■ What the task requires
Below are the records; return exactly the lines from the one with "E-mail : idhp@ucad.edu.sn" through the final line, both included, minus any pictures.

─── Data excerpts ───

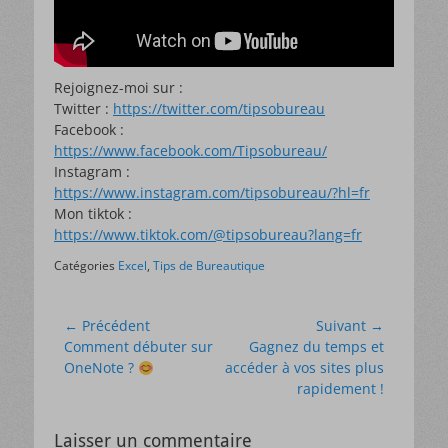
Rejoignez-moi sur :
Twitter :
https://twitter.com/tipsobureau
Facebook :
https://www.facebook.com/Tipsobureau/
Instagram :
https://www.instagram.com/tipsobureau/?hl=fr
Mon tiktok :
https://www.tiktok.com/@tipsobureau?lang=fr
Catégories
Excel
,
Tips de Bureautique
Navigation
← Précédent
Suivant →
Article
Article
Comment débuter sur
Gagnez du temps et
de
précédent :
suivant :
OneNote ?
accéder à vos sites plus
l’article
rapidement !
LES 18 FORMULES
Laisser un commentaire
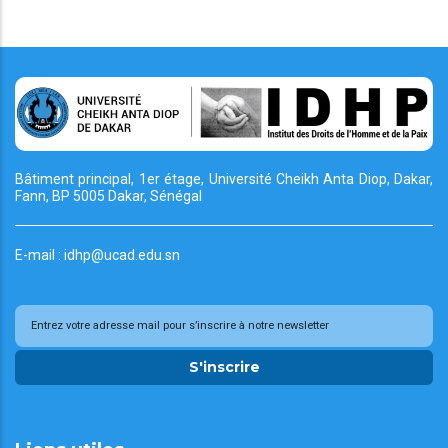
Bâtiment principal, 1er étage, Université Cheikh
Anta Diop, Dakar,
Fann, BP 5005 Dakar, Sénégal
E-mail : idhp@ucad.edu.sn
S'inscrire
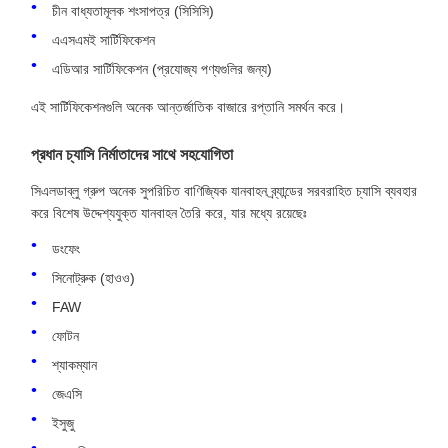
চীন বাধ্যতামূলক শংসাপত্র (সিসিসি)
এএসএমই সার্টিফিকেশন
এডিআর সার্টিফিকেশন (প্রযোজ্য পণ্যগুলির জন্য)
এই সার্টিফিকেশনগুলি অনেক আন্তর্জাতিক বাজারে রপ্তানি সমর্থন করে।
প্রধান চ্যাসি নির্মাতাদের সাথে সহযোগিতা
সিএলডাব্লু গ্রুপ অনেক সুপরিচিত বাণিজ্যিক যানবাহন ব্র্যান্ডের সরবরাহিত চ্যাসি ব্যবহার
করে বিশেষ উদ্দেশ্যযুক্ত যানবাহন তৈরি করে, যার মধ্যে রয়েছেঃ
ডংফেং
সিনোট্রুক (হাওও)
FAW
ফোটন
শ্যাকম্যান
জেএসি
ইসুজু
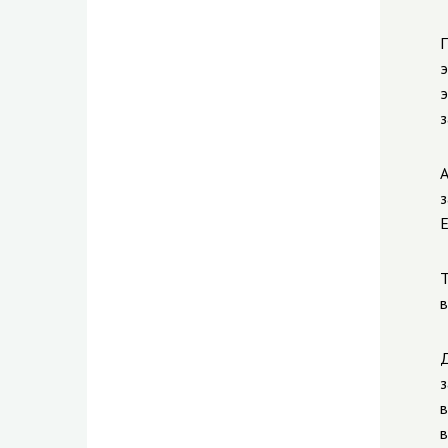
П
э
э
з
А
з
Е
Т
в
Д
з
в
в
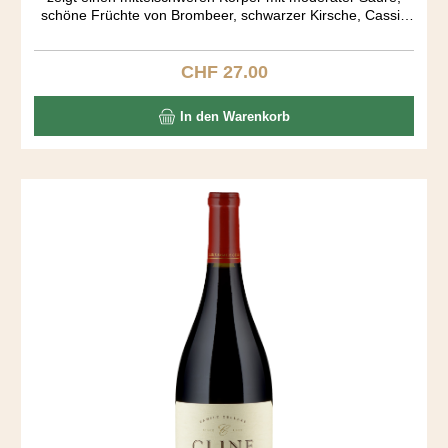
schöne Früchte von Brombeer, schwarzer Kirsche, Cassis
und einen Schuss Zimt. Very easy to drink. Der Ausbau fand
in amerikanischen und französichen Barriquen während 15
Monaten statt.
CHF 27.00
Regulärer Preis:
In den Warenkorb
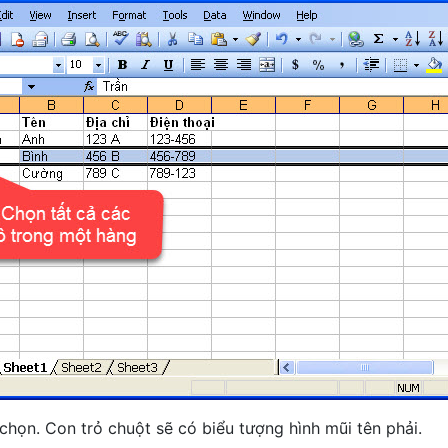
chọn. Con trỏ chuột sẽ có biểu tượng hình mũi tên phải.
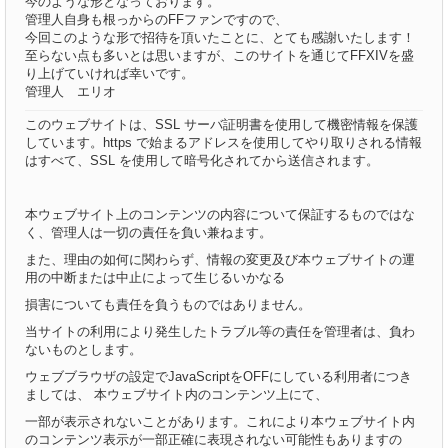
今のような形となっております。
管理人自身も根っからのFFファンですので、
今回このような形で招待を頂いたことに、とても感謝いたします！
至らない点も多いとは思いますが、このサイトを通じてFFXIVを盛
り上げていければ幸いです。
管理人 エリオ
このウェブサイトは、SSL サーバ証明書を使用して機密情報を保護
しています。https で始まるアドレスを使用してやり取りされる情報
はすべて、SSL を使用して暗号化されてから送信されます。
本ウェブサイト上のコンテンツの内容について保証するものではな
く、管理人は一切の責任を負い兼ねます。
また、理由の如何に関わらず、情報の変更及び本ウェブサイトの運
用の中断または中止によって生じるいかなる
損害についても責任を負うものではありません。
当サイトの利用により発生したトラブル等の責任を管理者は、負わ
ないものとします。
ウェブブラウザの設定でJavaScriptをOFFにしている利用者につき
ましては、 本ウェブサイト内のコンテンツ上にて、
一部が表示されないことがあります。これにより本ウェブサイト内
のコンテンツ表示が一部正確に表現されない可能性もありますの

───

■ Result for this exercise
E-mail : idhp@ucad.edu.sn
S'inscrire
চীন বাধ্যতামূলক শংসাপত্র (সিসিসি)
এএসএমই সার্টিফিকেশন
এডিআর সার্টিফিকেশন (প্রযোজ্য পণ্যগুলির জন্য)
এই সার্টিফিকেশনগুলি অনেক আন্তর্জাতিক বাজারে রপ্তানি সমর্থন করে।
প্রধান চ্যাসি নির্মাতাদের সাথে সহযোগিতা
সিএলডাব্লু গ্রুপ অনেক সুপরিচিত বাণিজ্যিক যানবাহন ব্র্যান্ডের সরবরাহিত চ্যাসি ব্যবহার
করে বিশেষ উদ্দেশ্যযুক্ত যানবাহন তৈরি করে, যার মধ্যে রয়েছেঃ
ডংফেং
সিনোট্রুক (হাওও)
FAW
ফোটন
শ্যাকম্যান
জেএসি
ইসুজু
П
э
э
з
А
з
Е
Т
в
Д
з
в
в
schöne Früchte von Brombeer, schwarzer Kirsche, Cassis
und einen Schuss Zimt. Very easy to drink. Der Ausbau fand
in amerikanischen und französichen Barriquen während 15
Monaten statt.
CHF 27.00
Regulärer Preis:
In den Warenkorb
chọn. Con trỏ chuột sẽ có biểu tượng hình mũi tên phải.
今のような形となっております。
管理人自身も根っからのFFファンですので、
今回このような形で招待を頂いたことに、とても感謝いたします！
至らない点も多いとは思いますが、このサイトを通じてFFXIVを盛
り上げていければ幸いです。
管理人 エリオ
このウェブサイトは、SSL サーバ証明書を使用して機密情報を保護
しています。https で始まるアドレスを使用してやり取りされる情報
はすべて、SSL を使用して暗号化されてから送信されます。
本ウェブサイト上のコンテンツの内容について保証するものではな
く、管理人は一切の責任を負い兼ねます。
また、理由の如何に関わらず、情報の変更及び本ウェブサイトの運
用の中断または中止によって生じるいかなる
損害についても責任を負うものではありません。
当サイトの利用により発生したトラブル等の責任を管理者は、負わ
ないものとします。
ウェブブラウザの設定でJavaScriptをOFFにしている利用者につき
ましては、 本ウェブサイト内のコンテンツ上にて、
一部が表示されないことがあります。これにより本ウェブサイト内
のコンテンツ表示が一部正確に表現されない可能性もありますの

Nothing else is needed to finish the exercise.